Water pressure sensor for an rc submarine

Hey guys!
Im new here so dont be too mean to me haha.
I just build an rc submarine, and now I want to add some automatic functions to it, one that I thought of is to build an depth keeping sistem with a water pressure sensor, that if I press a button it takes a screenshot of the current water pressure and with the pitch and the ballast tank try to keep the depth. My problem is that I can’t find a proper pressure sensor.Almost every presure sensor I have found are barometric pressure sensor and I dont know if I can be adapted to be used under water. In aliexpress I only found this
https://a.aliexpress.com/_B1OFuE. But the pressure range is 0 to 40kpa, which I think is not enough (the sub will get max 2 meters under water) and I can't find any information or code about this sensor. Do you think this sensor will do the job? If so is there any tutorial or source code about it? If it dosen't can you recomend me a cheap sensor for the job and a tutorial for it?
Thanks for the help :)))

If you are smart enough to build an RC submarine, you can certainly build a pressure sensor for your sub.

Use a piece of rubber, inner tube material, etc or a piece of wet suit rubber and make a diaphragm to fit a port on the bottom of your sub.

In the middle of the diaphragm, make a hole for a bolt to connect to rod to the diaphragm. Water pressure will press against the air inside the sub and move the rod.

Pick a 10k pot and attach a lever arm to the control shaft. Attach the diaphragm rod to the end of the lever arm. Now, the movement of the diaphragm will turn the potentiometer.

Use the pot as a voltage divider and connect the pot pin that is connected to the slider to your Arduino AD pin and measure the changing value. Calibrate for depth.

See how easy that is?

Paul

Figure it this way. At sea level on a nice day atmospheric pressure is about 14.6 PSI or 100.6635 Kiloppascal. For every 33 feet (10.06 meters) you go down, the pressure increases by one atmosphere. So if we start with zero and eliminate atmospheric pressure on the surface every 10.06 meters the pressure will increase by 100.6635 Kilopascal. You are only looking at a depth of 2 meters or about 1/5 atmosphere or roughly 20 Kilopascal.

A 0 to 40 kpa pressure transducer should work fine. Just remember you need to measure pressure outside your submarine. So your sensor needs ported to outside the submarine. The sensor you linked to should work. I suggest you read this:

Making sure you understand everything before starting on this project.

That or as suggested roll your own sensor.

Ron

Thank you so much for your answer!
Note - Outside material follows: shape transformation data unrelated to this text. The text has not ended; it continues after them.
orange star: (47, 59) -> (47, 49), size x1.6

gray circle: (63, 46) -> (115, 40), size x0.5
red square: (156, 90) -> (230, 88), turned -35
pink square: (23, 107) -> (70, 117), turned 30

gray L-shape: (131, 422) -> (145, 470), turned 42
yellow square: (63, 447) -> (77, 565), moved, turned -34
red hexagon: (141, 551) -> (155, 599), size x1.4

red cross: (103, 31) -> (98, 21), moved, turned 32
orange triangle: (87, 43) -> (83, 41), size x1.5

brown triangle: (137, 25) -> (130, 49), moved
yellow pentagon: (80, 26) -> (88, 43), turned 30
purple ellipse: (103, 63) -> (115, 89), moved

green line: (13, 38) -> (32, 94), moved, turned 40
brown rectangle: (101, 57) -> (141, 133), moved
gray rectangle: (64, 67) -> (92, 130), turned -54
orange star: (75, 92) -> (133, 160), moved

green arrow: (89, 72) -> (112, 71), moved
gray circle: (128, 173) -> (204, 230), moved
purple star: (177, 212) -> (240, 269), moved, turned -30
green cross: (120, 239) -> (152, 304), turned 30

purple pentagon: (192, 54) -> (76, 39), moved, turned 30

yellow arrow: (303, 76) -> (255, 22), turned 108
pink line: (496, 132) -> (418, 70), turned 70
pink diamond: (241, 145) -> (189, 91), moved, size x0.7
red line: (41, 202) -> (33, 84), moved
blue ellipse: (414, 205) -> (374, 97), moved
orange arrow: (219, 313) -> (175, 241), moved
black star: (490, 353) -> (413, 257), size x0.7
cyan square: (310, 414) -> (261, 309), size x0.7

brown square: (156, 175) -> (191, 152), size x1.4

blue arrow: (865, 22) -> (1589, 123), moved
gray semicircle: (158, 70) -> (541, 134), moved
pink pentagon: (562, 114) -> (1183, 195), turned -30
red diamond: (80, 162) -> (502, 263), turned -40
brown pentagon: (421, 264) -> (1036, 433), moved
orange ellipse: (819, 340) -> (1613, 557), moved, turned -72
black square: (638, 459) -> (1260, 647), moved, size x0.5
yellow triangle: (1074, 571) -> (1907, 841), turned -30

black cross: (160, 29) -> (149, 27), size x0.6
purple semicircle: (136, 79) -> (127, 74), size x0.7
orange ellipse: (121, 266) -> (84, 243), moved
It has helped me a lot. Maybe my reply is a bit silly, but at those 100k kPa for every 10 meters, is not 1 atm added? I mean, the air column above it plus the water column, that's why I doubted if the module would work.

Air inside a sub always remains around 1 atm. Even at 1, 000 feet below the surface. If not the crew would turn into pancake.

see https://www.reddit.com/r/explainlikeimfive/comments/u6l4l/eli5_why_do_submarines_need_to_be_pressurized/

Without overly going into detail we have pressure absolute and pressure gauge. An absolute pressure gauge will not read 0 at sea level, it will read about 100.6635 kpa give or take depending on the barometric pressure that day. Then as we descend into the water (submarine) the pressure acting on the hull will increase about 1.0 atmosphere for every 10 meters of depth. A pressure gauge designed for gauge and not absolute will start at 0 kpa at sea level (not absolute) and increase about 100 kpa for every 10 meters.

Inside the submarine sea level pressure is maintained, the sub is pressurized. This is why I mentioned your pressure sensor needs to be vented to outside the sub.

Ron

tycobrae has a point. The pressure inside the RC submarine could vary between the atmopheric pressure and the water pressure, depending on how it is build. There might be flexible parts or it might leak. To measure the only water pressure relative to the inside pressure might not be the most accurate.

When the absolute water pressure is measured outside the RC submarine and also the absolute baromic pressure of the air at the surface, that would be the most accurate.

The normal absolute (baromic) pressure sensors are made to go up (mountain climbing, airplane), but not to go down. For example the BMP280 can measure 300...1100 hPa.

The bare pressure sensors are for air. When it is for water, then it is in a housing with protection against the water.

What about a absolute (baromic) pressure sensor inside the RC submarine, to be able to tell if there is a leak, and a differential (relative/gauge) pressure sensor to measure the water pressure ?
The BMP380 can measure up to 1250 hPa.
To measure the water pressure a waterproof or submersible pressure sensor can be bought or made.